I walked westwards towards the Queen Elizabeth II Bridge over the Thames at Dartford, its looming arch jammed with traffic. I was far enough away that the rumble of engines was barely audible, and it was surprisingly peaceful. Powder-blue flowers of chicory lined my path, from which red-tailed bumblebees were busy gathering nectar. Amongst them were quite a few female Dasypoda hirtipes, one of our more spectacular solitary bee species. They are sometimes known as pantaloon bees since the females appear to be wearing enormous golden trousers of which a gaucho would be proud. In fact, the hind legs are actually clothed in a bush of long, golden hairs which they use to collect pollen. Bees have evolved an eclectic variety of ways of carrying pollen. The most familiar are the ‘baskets’ used by bumblebees and honeybees; these comprise a shiny, flattened hind leg segment along the margin of which is a line of long, curved bristles. Pollen is packed against the side of the leg in a neat ball, glued together with a bit of sticky nectar. The pantaloon bees use the same hind legs, but simply trap dry pollen amongst the multitude of hairs rather than creating a sticky ball. Yellow-faced bees carry the pollen inside their stomachs and regurgitate it in the nest, while leafcutter bees pack it amongst the hairs on their belly.
As I watched the pantaloon bees fill their pants with pollen, I began to cheer up a bit. After all, the sun was poking through, and there were plenty of flowers and bees. Clumps of ragwort were smothered in insects, tiny black pollen beetles, vivid green swollen-thighed flower beetles, small skipper and gatekeeper butterflies, and hairy orang
e tachinid flies. Teasel spikes taller than me were providing food for garden bumblebees and common carders. A little further along, a very sturdy newish fence appeared on my right, about eight feet tall and topped with nasty-looking spikes. Every ten yards there were stern signs – ‘Strictly no entry’, ‘Trespassers will be prosecuted’, and ‘Caution: guard dogs on patrol’, which bore pictures of fierce-looking dogs. Behind the fence all I could see was young birch woodland, some trees perhaps thirty feet tall, which effectively screened everything beyond even from the slightly elevated top of the sea wall. This had to be West Thurrock Lagoons, but it didn’t look as if it was going to be a very productive trip. I hadn’t sought permission to access the site, having hoped that I might just be able to wander in, but this was looking unlikely.
I walked along the fence line, scouting for a way in, and came upon a large patch of tufted vetch, a handsome, scrambling plant with clusters of tubular purple flowers that is popular with long-tongued bumblebees. And there, busy amongst the flowers, were no less than three brown-banded carder workers, handsome, straw-coloured insects with bands of richer, rusty orange on their abdomens. The brown-banded carder is the commonest of Britain’s rare bumblebees, if that makes any sense – rare enough to get me excited, in any case.

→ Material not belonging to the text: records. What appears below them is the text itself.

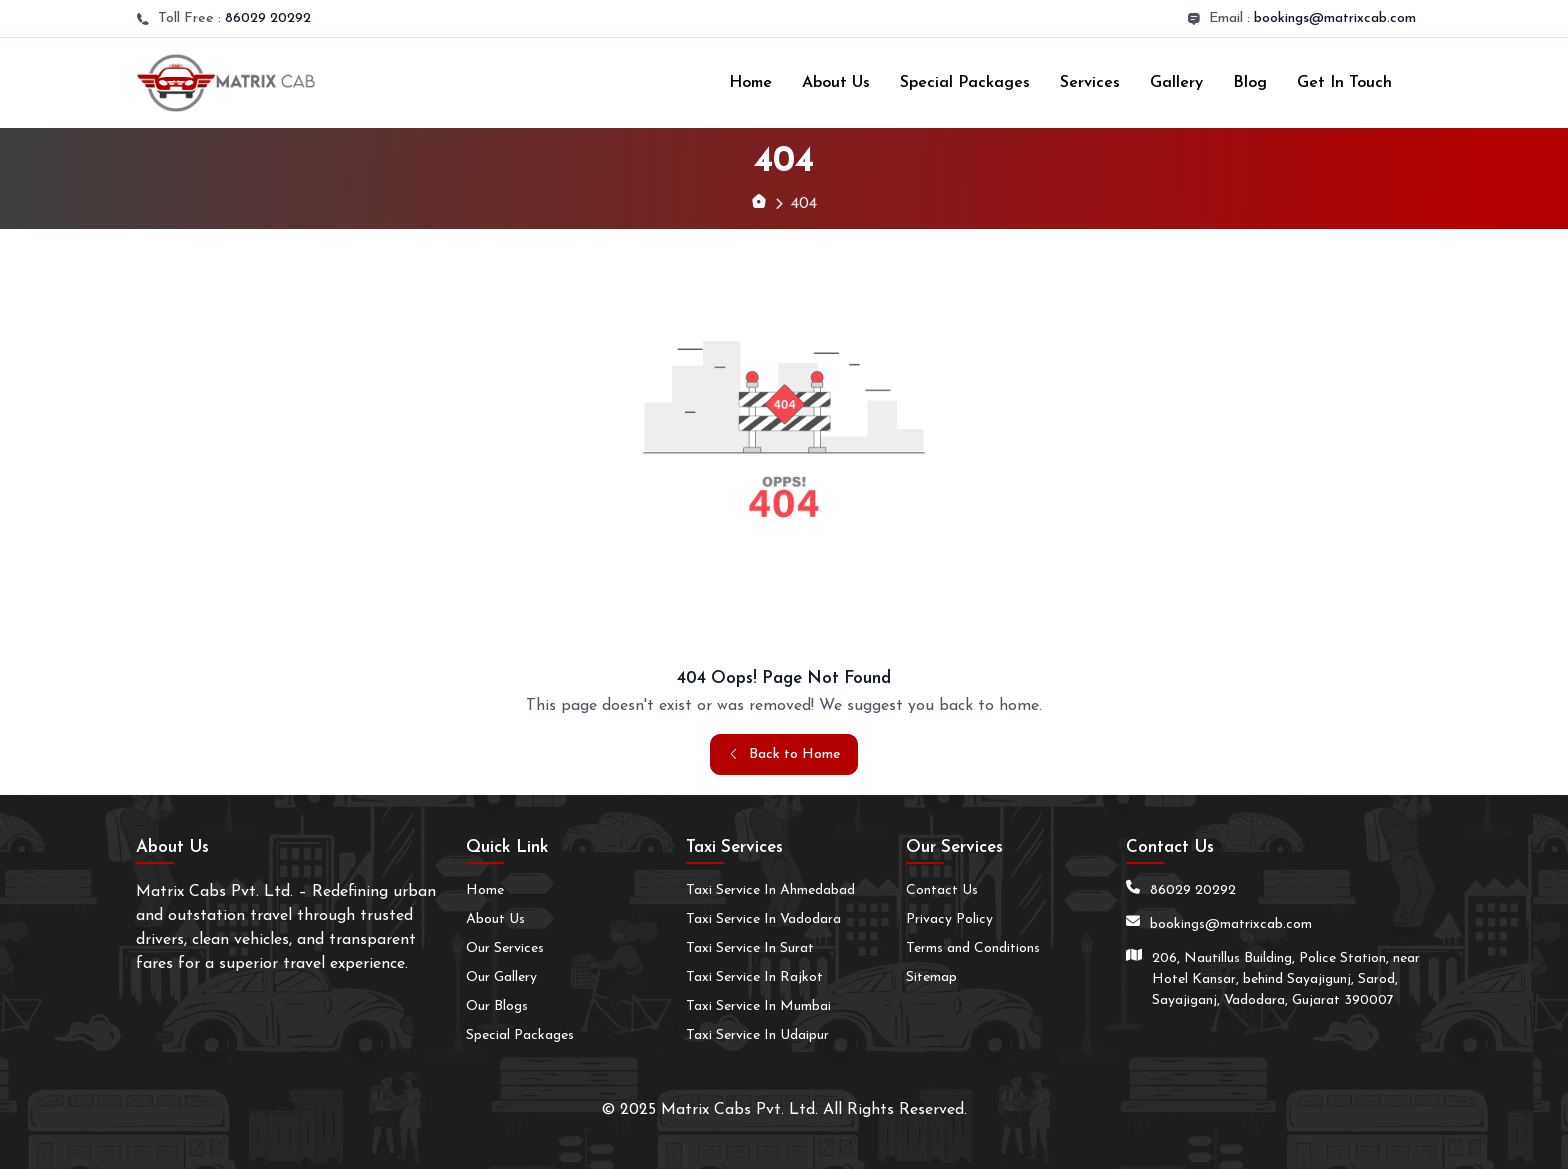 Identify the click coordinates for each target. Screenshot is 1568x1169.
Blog (1250, 83)
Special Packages (965, 83)
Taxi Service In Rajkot (754, 977)
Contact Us (942, 890)
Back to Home (784, 754)
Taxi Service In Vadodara (763, 919)
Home (750, 83)
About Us (836, 83)
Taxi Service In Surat (750, 948)
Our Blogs (497, 1006)
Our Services (505, 948)
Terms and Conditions (973, 948)
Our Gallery (501, 977)
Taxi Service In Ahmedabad (770, 890)
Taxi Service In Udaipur (757, 1035)
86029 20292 (268, 18)
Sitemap (931, 977)
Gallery (1176, 83)
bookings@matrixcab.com (1335, 18)
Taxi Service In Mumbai (758, 1006)
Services (1090, 83)
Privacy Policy (949, 919)
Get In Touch (1344, 83) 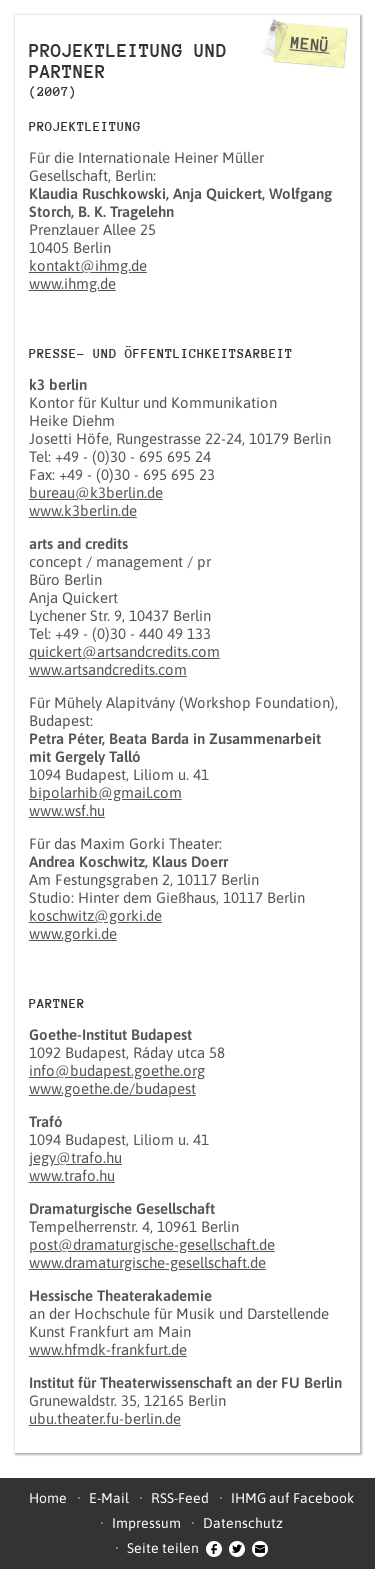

As with many of our rarer bumblebees it has become mainly a coastal creature, clinging on in dunes, salt marshes, sea cliffs and other places that aren’t amenable to farming. Salisbury Plain is one of very few places where it can be found inland. I wasn’t entirely surprised to see it here, for the Thames Estuary is one of the last strongholds of the brown-banded carder and also two much rarer species, the shrill carder and the red-shanked carder. Unfortunately this means that these endangered creatures are directly threatened by the urban sprawl of London as it spreads eastwards along the Thames.